J Dent Rehabil Appl Sci.  2017 Dec;33(4):269-277. 10.14368/jdras.2017.33.4.269.

A comparative study on the user satisfaction between two different piezoelectric engines

Affiliations
  • 1Department of Dentistry, Graduate School, Kyungpook National University, Daegu, Republic of Korea.
  • 2Advanced Dental Device Development Institute, Kyungpook National University, Daegu, Republic of Korea.
  • 3Department of Prosthodontics, School of Dentistry, Kyungpook National University, Daegu, Republic of Korea.
  • 4Department of Oral & Maxillofacial Surgery, School of Dentistry, Kyungpook National University, Daegu, Republic of Korea. dentalchoi@knu.ac.kr

Abstract

PURPOSE
The aim of this study is to compare the performance of two piezoelectric engine systems by surveying satisfaction from dental clinicians.
MATERIALS AND METHODS
Two piezoelectric systems were evaluated: TRAUS XUS10 (Saeshin), PIEZOSURGERY touch (Mectron).
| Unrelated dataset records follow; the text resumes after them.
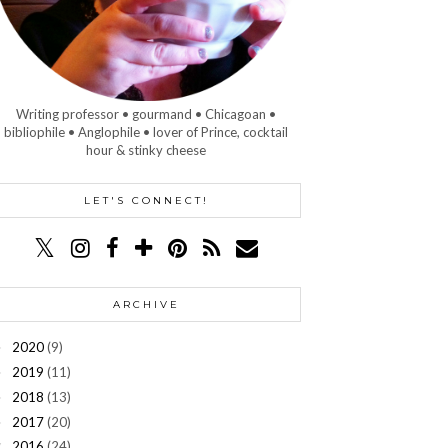
Writing professor • gourmand • Chicagoan •
bibliophile • Anglophile • lover of Prince, cocktail
hour & stinky cheese
LET'S CONNECT!
ARCHIVE
2020
(9)
►
2019
(11)
►
2018
(13)
►
2017
(20)
►
2016
(24)
▼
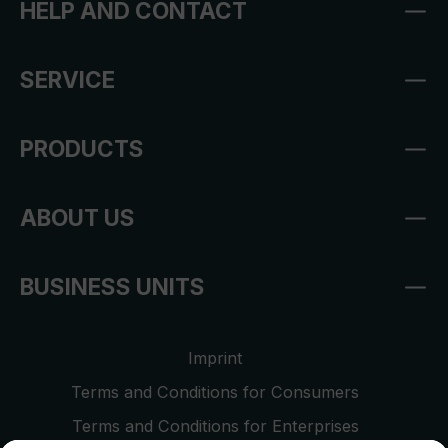
HELP AND CONTACT
SERVICE
PRODUCTS
ABOUT US
BUSINESS UNITS
Imprint
Terms and Conditions for Consumers
Terms and Conditions for Enterprises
For this study, 20 dentists responded to the 11 questionnaires in which 5 point Likert-type scale was used. The two devices were operated for 10 seconds and measured 5 times to compare the maximum noise values. In heat emission test, the handpiece was operated for 3 minutes and heat was measured at three positions each.
RESULTS
TRAUS XUS10 had higher satisfaction level on motor noise (P < 0.05). About function key and handpiece heat generation, PIEZOSURGERY touch showed higher satisfaction (P < 0.05) than TRAUS XUS10. The maximum noise level for each of the devices was confirmed to be 56.6 dB for the TRAUS XUS10 and 56.0 dB for PIEZOSURGERY touch. The two piezoelectric engines satisfied the safety standards with an operation temperature below 41℃ after having been operated for 3 minutes.
CONCLUSION
Except for the function key and handpiece heat emission, TRAUS XUS10 has comparable performance with PIEZOSURGERY touch.

Keyword

piezoelectric engine; satisfaction; heat emission; handpiece noise

MeSH Terms

Dentists
Hot Temperature
Humans
Noise
Piezosurgery

Figure

  • Fig. 1 TRAUS XUS10, Saeshin (Left), PIEZOSURGERY Touch (Right)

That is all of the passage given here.